5:1 It is actually reported that sexual immorality exists among you, the kind of immorality that is not permitted even among the Gentiles, so that someone is cohabiting with his father’s wife. 5:2 And you are proud! Shouldn’t you have been deeply sorrowful instead and removed the one who did this from among you? 5:3 For even though I am absent physically, I am present in spirit. And I have already judged the one who did this, just as though I were present. 5:4 When you gather together in the name of our Lord Jesus, and I am with you in spirit, along with the power of our Lord Jesus, 5:5 turn this man over to Satan for the destruction of the flesh, so that his spirit may be saved in the day of the Lord.

5:6 Your boasting is not good. Don’t you know that a little yeast affects the whole batch of dough? 5:7 Clean out the old yeast so that you may be a new batch of dough – you are, in fact, without yeast. For Christ, our Passover lamb, has been sacrificed. 5:8 So then, let us celebrate the festival, not with the old yeast, the yeast of vice and evil, but with the bread without yeast, the bread of sincerity and truth.

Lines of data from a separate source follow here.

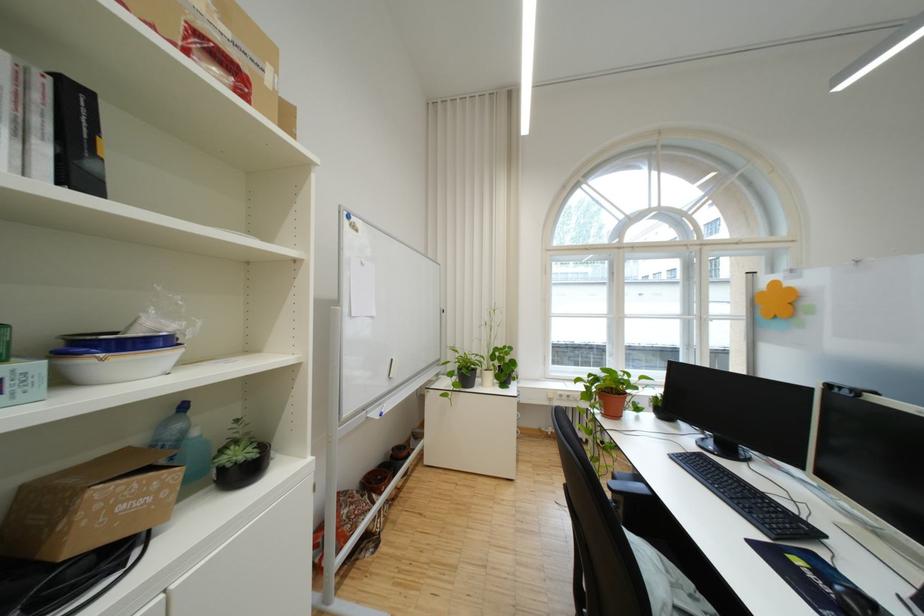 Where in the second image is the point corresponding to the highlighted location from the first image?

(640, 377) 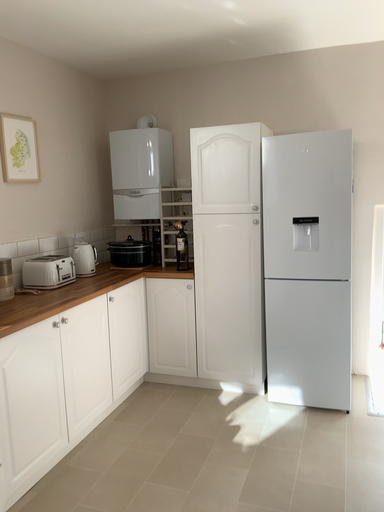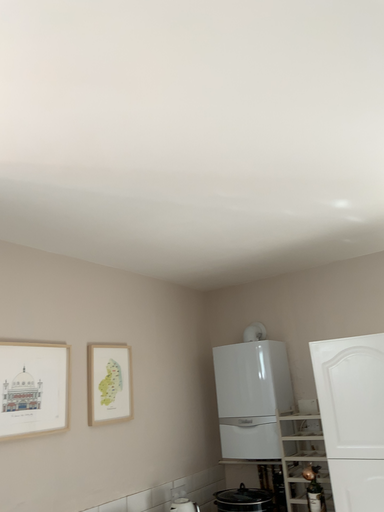 Question: Which way did the camera rotate in the video?

Choices:
 (A) rotated left
 (B) rotated right

Answer: (A) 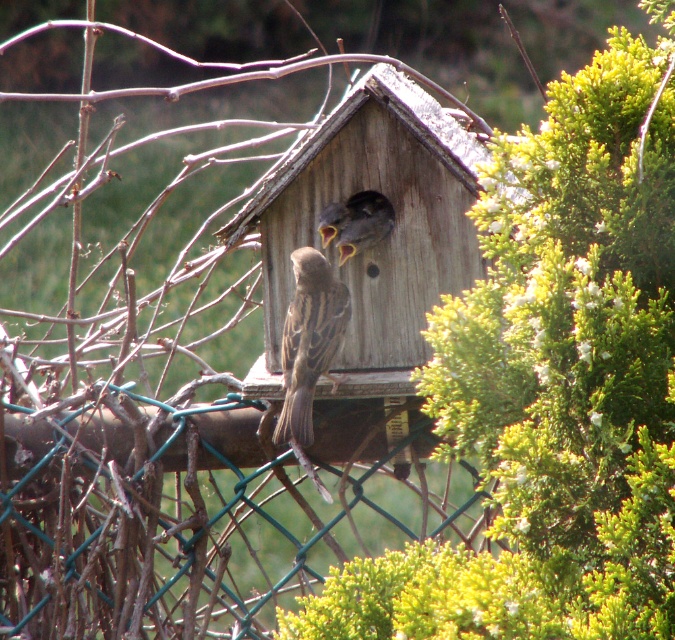 Consider the image. You are holding a camera and want to take a photo of the green wire mesh at center. If you are standing 6 feet away from the camera, can you reach the camera to take the photo?

The green wire mesh at center and camera are 7.06 feet apart from each other. Since you are standing 6 feet away from the camera, the total distance between you and the green wire mesh at center would be 6 feet plus the distance from you to the camera. However, the question is about reaching the camera itself. If you are 6 feet away from the camera, you are within arm s reach to grab it, so yes, you can reach the camera to take the photo.

You are a gardener wanting to plant a new shrub that requires more sunlight. You observe the green leafy bush at upper right and the green wire mesh at center. Which object should you place the shrub near to ensure it gets enough sunlight?

The green leafy bush at upper right is taller than the green wire mesh at center. Therefore, placing the shrub near the green wire mesh at center would allow it to receive more sunlight since the taller bush might block sunlight from reaching it.

You are a gardener planning to trim the green leafy bush at upper right and the green wire mesh at center. Which object requires a wider path for access?

The green wire mesh at center requires a wider path because the green leafy bush at upper right is narrower than the green wire mesh at center. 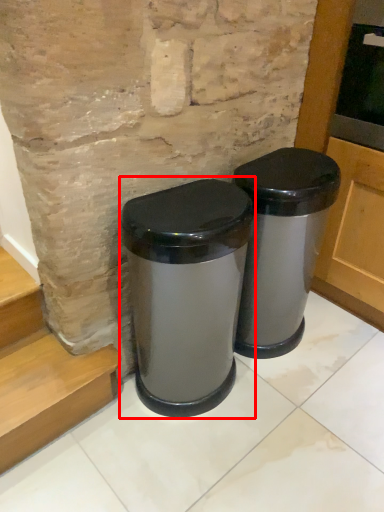 Question: From the image's perspective, what is the correct spatial relationship of waste container (annotated by the red box) in relation to waste container?

Choices:
 (A) below
 (B) above

Answer: (A) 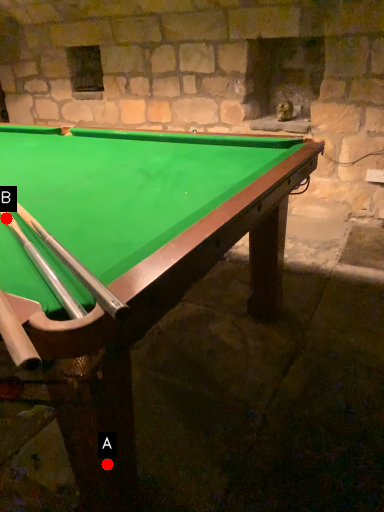 Question: Two points are circled on the image, labeled by A and B beside each circle. Which of the following is the farthest from the observer?

Choices:
 (A) A is further
 (B) B is further

Answer: (B) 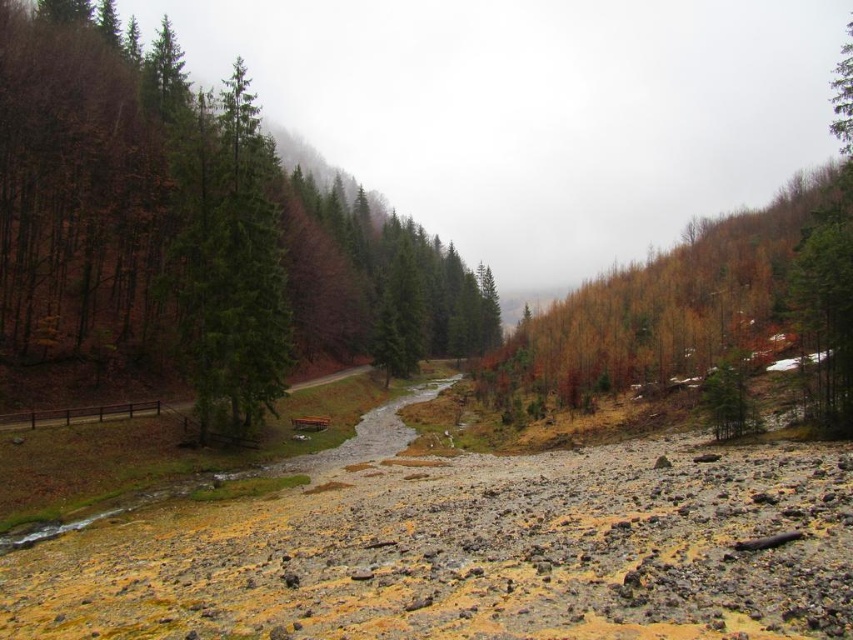 Question: Which of the following is the closest to the observer?

Choices:
 (A) (236, 177)
 (B) (231, 429)

Answer: (A)

Question: Is green matte tree at left to the right of green glossy tree at center from the viewer's perspective?

Choices:
 (A) yes
 (B) no

Answer: (B)

Question: Can you confirm if green matte tree at left is positioned above green glossy tree at center?

Choices:
 (A) no
 (B) yes

Answer: (B)

Question: Does green matte tree at left have a smaller size compared to green glossy tree at center?

Choices:
 (A) no
 (B) yes

Answer: (A) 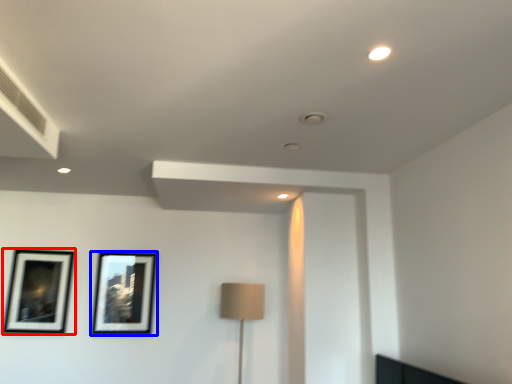 Question: Among these objects, which one is farthest to the camera, picture frame (highlighted by a red box) or picture frame (highlighted by a blue box)?

Choices:
 (A) picture frame
 (B) picture frame

Answer: (B) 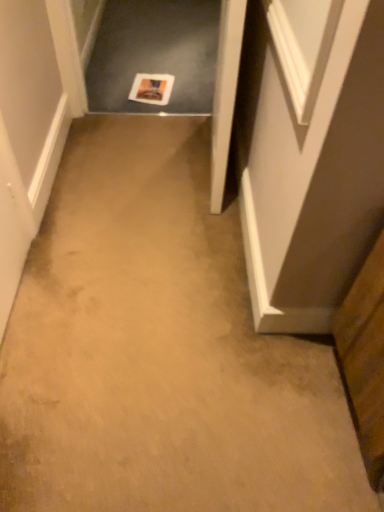 Question: Based on their sizes in the image, would you say wooden cabinet at lower right is bigger or smaller than white wood door at center?

Choices:
 (A) small
 (B) big

Answer: (A)

Question: Is point (359, 302) positioned closer to the camera than point (228, 46)?

Choices:
 (A) closer
 (B) farther

Answer: (A)

Question: Estimate the real-world distances between objects in this image. Which object is closer to the white wood door at center?

Choices:
 (A) wooden cabinet at lower right
 (B) white paper at center

Answer: (A)

Question: Which is farther from the white paper at center?

Choices:
 (A) white wood door at center
 (B) wooden cabinet at lower right

Answer: (B) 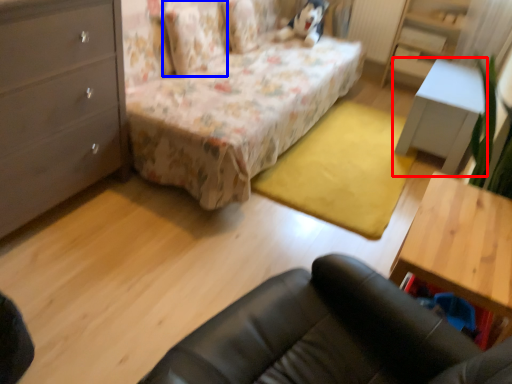 Question: Which point is further to the camera, table (highlighted by a red box) or pillow (highlighted by a blue box)?

Choices:
 (A) table
 (B) pillow

Answer: (A) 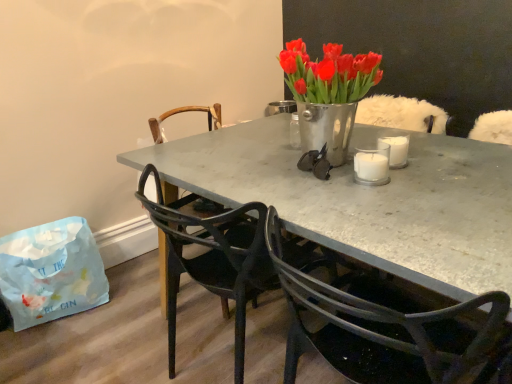 Where is `vacant space situated on the left part of matte black chair at center, which is the second chair in front-to-back order`? vacant space situated on the left part of matte black chair at center, which is the second chair in front-to-back order is located at coordinates (135, 301). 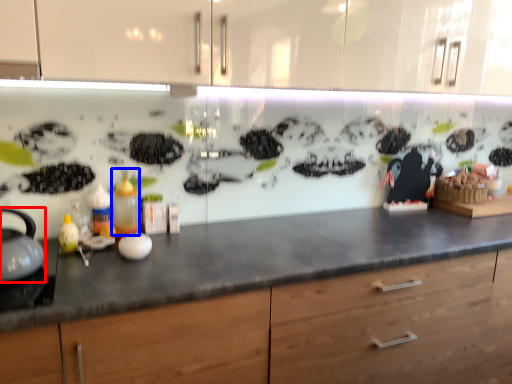 Question: Which object appears closest to the camera in this image, tea pot (highlighted by a red box) or bottle (highlighted by a blue box)?

Choices:
 (A) tea pot
 (B) bottle

Answer: (A) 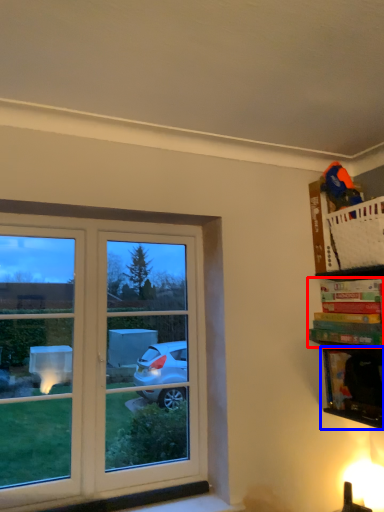 Question: Which point is further to the camera, book (highlighted by a red box) or cabinet (highlighted by a blue box)?

Choices:
 (A) book
 (B) cabinet

Answer: (B) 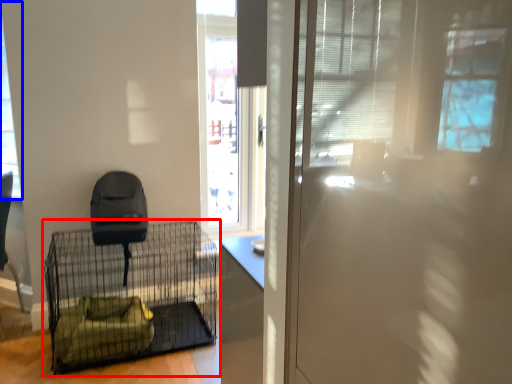 Question: Which of the following is the closest to the observer, furniture (highlighted by a red box) or window (highlighted by a blue box)?

Choices:
 (A) furniture
 (B) window

Answer: (A) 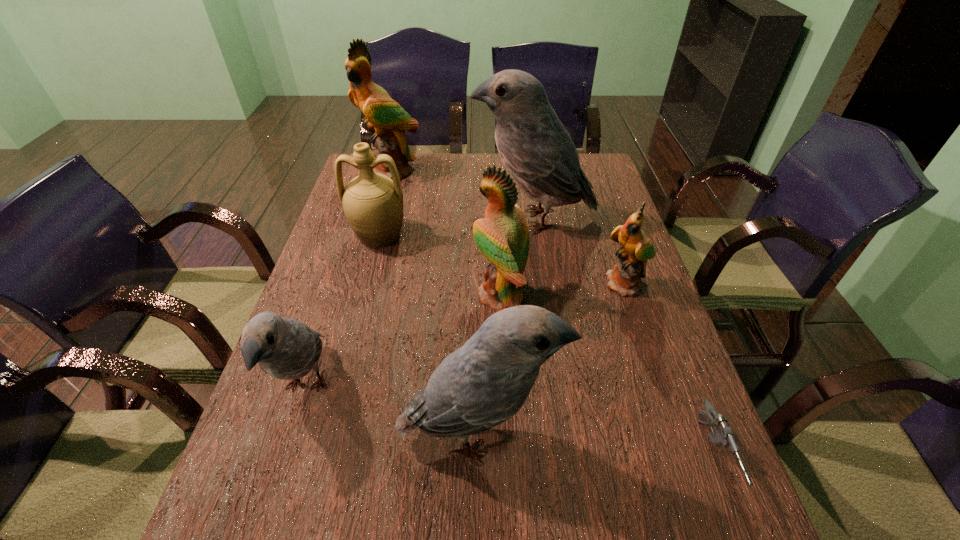 This screenshot has width=960, height=540. What are the coordinates of `parrot that stands as the third closest to the second smallest gray parrot` in the screenshot? It's located at (625, 278).

Identify the location of parrot that is the second closest to the biggest gray parrot. (502, 236).

Locate which gray parrot ranks in proximity to the rightmost green parrot. Please provide its 2D coordinates. Your answer should be formatted as a tuple, i.e. [(x, y)], where the tuple contains the x and y coordinates of a point satisfying the conditions above.

[(535, 147)]

Locate which gray parrot is the second closest to the shortest object. Please provide its 2D coordinates. Your answer should be formatted as a tuple, i.e. [(x, y)], where the tuple contains the x and y coordinates of a point satisfying the conditions above.

[(535, 147)]

Identify which green parrot is located as the nearest to the leftmost gray parrot. Please provide its 2D coordinates. Your answer should be formatted as a tuple, i.e. [(x, y)], where the tuple contains the x and y coordinates of a point satisfying the conditions above.

[(502, 236)]

Find the location of a particular element. The image size is (960, 540). green parrot that is the nearest to the farthest green parrot is located at coordinates (502, 236).

The width and height of the screenshot is (960, 540). What are the coordinates of `free location that satisfies the following two spatial constraints: 1. on the front-facing side of the farthest green parrot; 2. on the left side of the pitcher` in the screenshot? It's located at (373, 235).

Where is `free location that satisfies the following two spatial constraints: 1. on the front-facing side of the farthest parrot; 2. on the left side of the pitcher`? free location that satisfies the following two spatial constraints: 1. on the front-facing side of the farthest parrot; 2. on the left side of the pitcher is located at coordinates (373, 235). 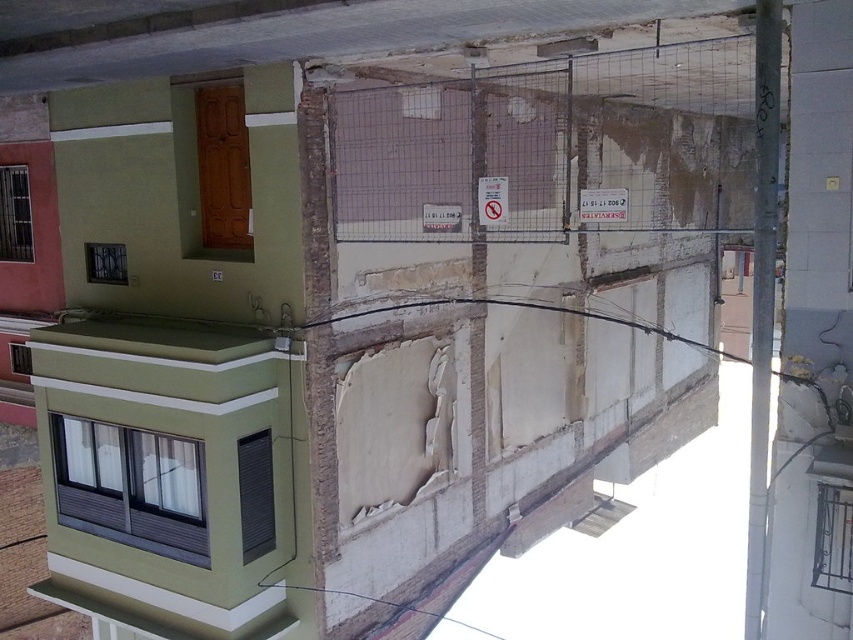 Is white paper sign at center to the left of white plastic sign at center from the viewer's perspective?

Incorrect, white paper sign at center is not on the left side of white plastic sign at center.

Does white paper sign at center come in front of white plastic sign at center?

Yes, white paper sign at center is in front of white plastic sign at center.

This screenshot has width=853, height=640. What do you see at coordinates (602, 204) in the screenshot?
I see `white paper sign at center` at bounding box center [602, 204].

Find the location of `white paper sign at center`. white paper sign at center is located at coordinates (602, 204). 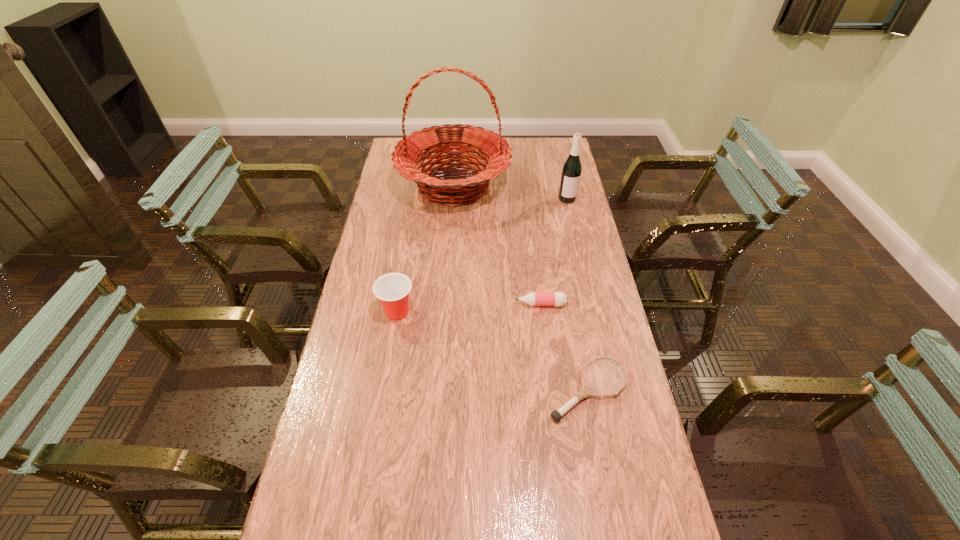 Locate an element on the screen. basket is located at coordinates point(436,188).

Where is `the fourth shortest object`? the fourth shortest object is located at coordinates (571, 172).

The image size is (960, 540). I want to click on the third shortest object, so click(392, 289).

Where is `bottle`? bottle is located at coordinates (558, 299).

Image resolution: width=960 pixels, height=540 pixels. In order to click on the shortest object in this screenshot , I will do `click(585, 391)`.

Identify the location of tennis racket. Image resolution: width=960 pixels, height=540 pixels. tap(585, 391).

Locate an element on the screen. free location located on the front of the tallest object is located at coordinates (446, 292).

You are a GUI agent. You are given a task and a screenshot of the screen. Output one action in this format:
    pyautogui.click(x=<x>, y=<y>)
    Task: Click on the vacant area located on the label of the fourth shortest object
    This screenshot has width=960, height=540.
    Given the screenshot: What is the action you would take?
    pyautogui.click(x=584, y=270)

Locate an element on the screen. vacant area situated 0.200m on the back of the third tallest object is located at coordinates (407, 256).

Identify the location of free space located 0.400m with the cap open on the bottle. (391, 304). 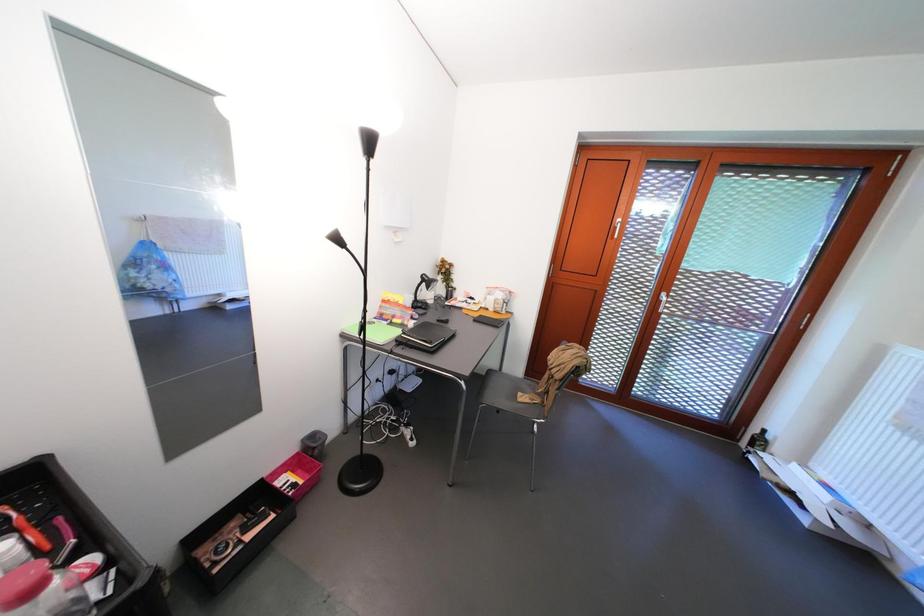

5:9 I wrote you in my letter not to associate with sexually immoral people. 5:10 In no way did I mean the immoral people of this world, or the greedy and swindlers and idolaters, since you would then have to go out of the world. 5:11 But now I am writing to you not to associate with anyone who calls himself a Christian who is sexually immoral, or greedy, or an idolater, or verbally abusive, or a drunkard, or a swindler. Do not even eat with such a person. 5:12 For what do I have to do with judging those outside? Are you not to judge those inside? 5:13 But God will judge those outside. Remove the evil person from among you.

2 Thessalonians 3

3:14 But if anyone does not obey our message through this letter, take note of him and do not associate closely with him, so that he may be ashamed. 3:15 Yet do not regard him as an enemy, but admonish him as a brother.